Specifically, the visual comparison of reconstructed details by various SR algorithms is presented in Figure 4, where local texture regions from the same spatial locations in the test images are highlighted using red boxes. It can be observed that the RCAN method provides limited perceptual improvements over bicubic interpolation. The IKC method suffers from cumulative estimation errors during its iterative degradation modeling process, resulting in suboptimal restoration of local details in remote sensing images. Although DASR and CRDNet incorporate degradation priors, they still exhibit unsatisfactory performance in recovering edge structures. In contrast, the proposed GDRNet demonstrates superior reconstruction quality by restoring sharper and more accurate edge details, thereby yielding more visually satisfactory results.

3.3. Experiments on General Degradations with Anisotropic Gaussian Kernels and Noise

We further trained our network under more general degradations by incorporating anisotropic Gaussian kernels and additive Gaussian noise. Specifically, the anisotropic Gaussian kernels are defined by a Gaussian probability density function

N (0, Σ)

, where the mean is zero and the covariance matrix

Σ

varies.
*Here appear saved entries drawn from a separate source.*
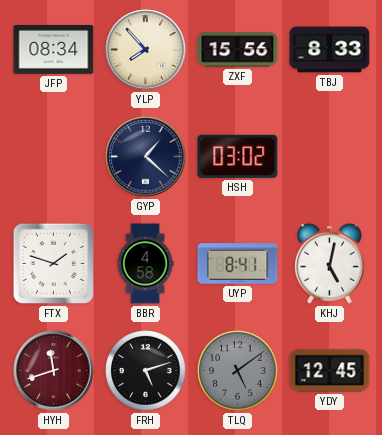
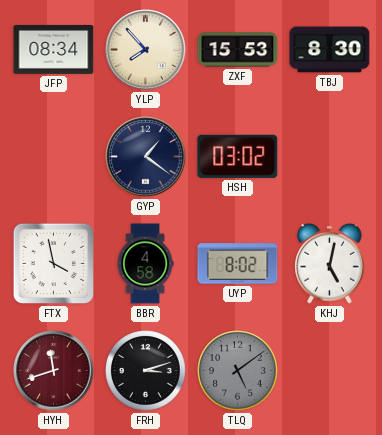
ZXF: 15:56 -> 15:53
TBJ: 8:33 -> 8:30
GYP: 1:22 -> 1:21
FTX: 1:48 -> 3:58
UYP: 8:41 -> 8:02
FRH: 5:12 -> 3:12
YDY: 12:45 -> none
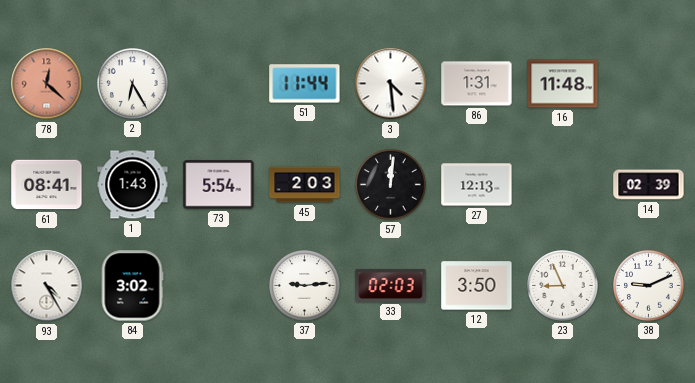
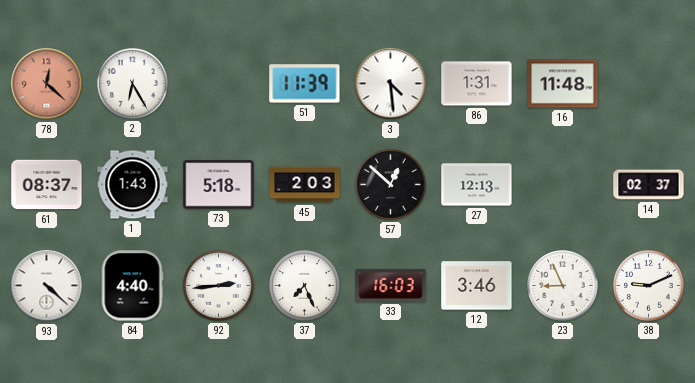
51: 11:44 -> 11:39
61: 08:41 -> 08:37
73: 5:54 -> 5:18
57: 12:01 -> 12:52
14: 02:39 -> 02:37
93: 4:25 -> 4:22
84: 3:02 -> 4:40
92: none -> 2:44
37: 9:14 -> 7:26
33: 02:03 -> 16:03
12: 3:50 -> 3:46
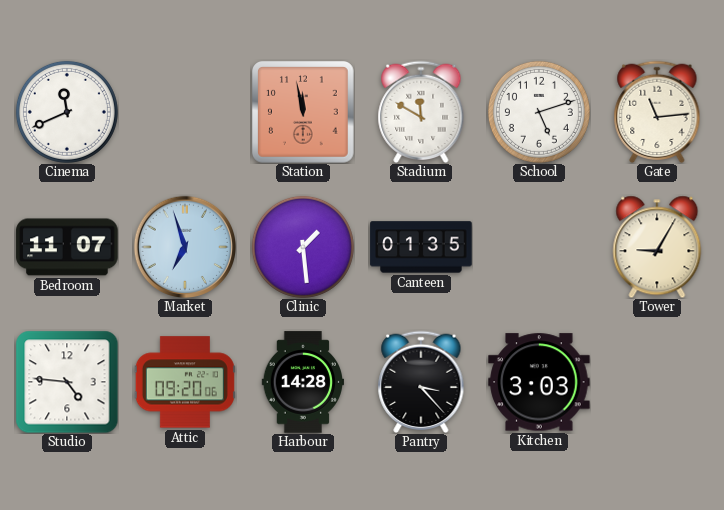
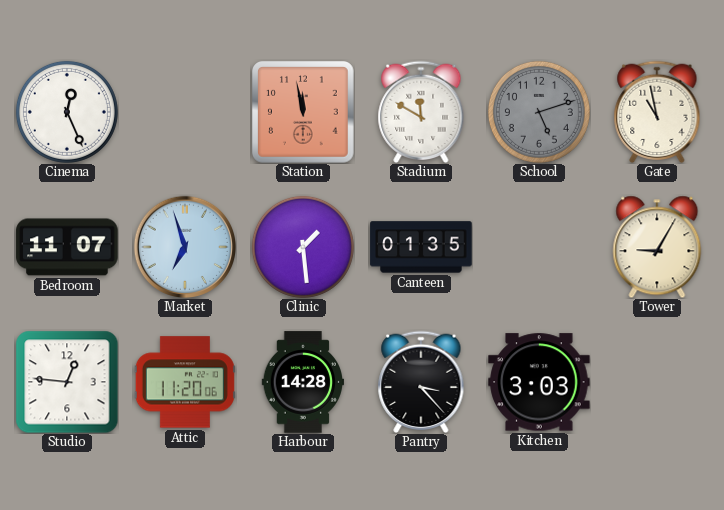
Cinema: 11:41 -> 12:26
School dial: white -> grey
Gate: 11:14 -> 10:58
Studio: 4:46 -> 12:46
Attic: 09:20 -> 11:20
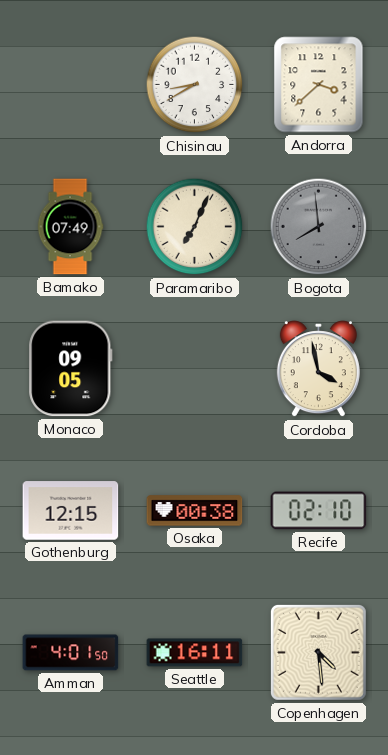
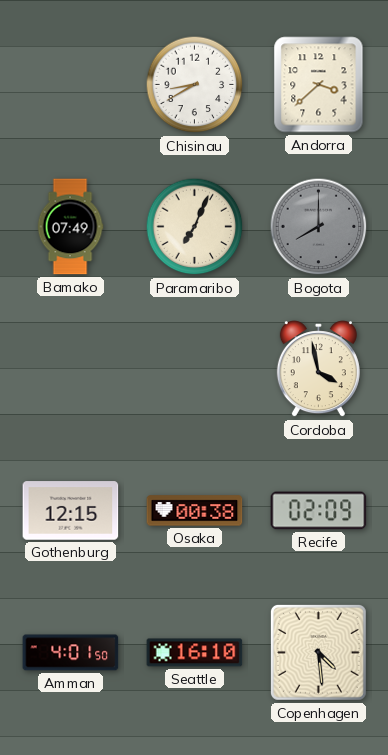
Bogota: 7:59 -> 8:00
Monaco: 09:05 -> none
Recife: 02:10 -> 02:09
Seattle: 16:11 -> 16:10
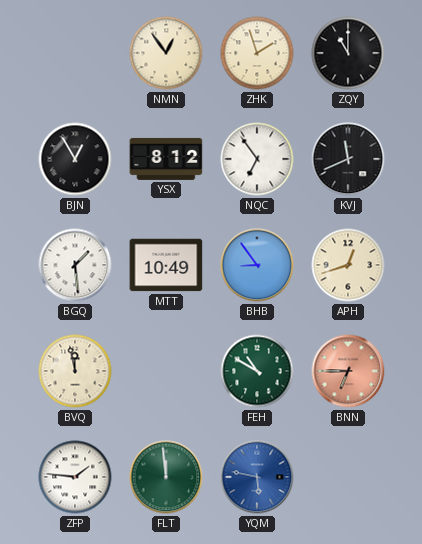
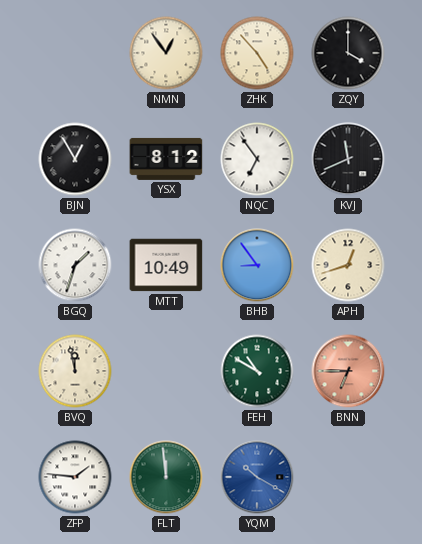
ZHK: 1:57 -> 4:53
ZQY: 11:00 -> 4:00
BGQ: 1:29 -> 1:33
YQM: 5:47 -> 10:20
We designed eight representative anisotropic Gaussian kernels, with the covariance matrix

Σ

determined by two random eigenvalues

λ 1, λ 2 \sim U (0.2,4)

, and a random rotation angle

θ \sim U (0, π)

. The noise level is uniformly sampled from the range [0, 25]. Specifically, in our experiments, Gaussian noise was utilized. For instance, when the noise level was set to 5, the noise was generated by multiplying standard normal distributed random values by this noise level. According to the 3σ rule, the resultant noise values would fall within the range of approximately [−15, 15], and these values were superimposed onto the original pixel intensities to simulate the noise addition. For testing, we used the same set of test images from the NWPU-RESISC45 dataset as defined in the isotropic Gaussian kernel degradation experiments. To facilitate a direct and intuitive comparison with the state-of-the-art blind SR model CRDNet, we conducted extensive comparative experiments using multiple baseline methods. Specifically, we applied DnCNN [40], a representative state-of-the-art denoising method, to remove noise from the degraded LR images. In addition, we employed the degradation kernel estimation and noise level prediction approach from KernelGAN [25] to estimate degradation parameters for the non-blind SR model USRNet [41]. Furthermore, we included the officially released models of DASR and CRDNet in our evaluation under the same experimental settings.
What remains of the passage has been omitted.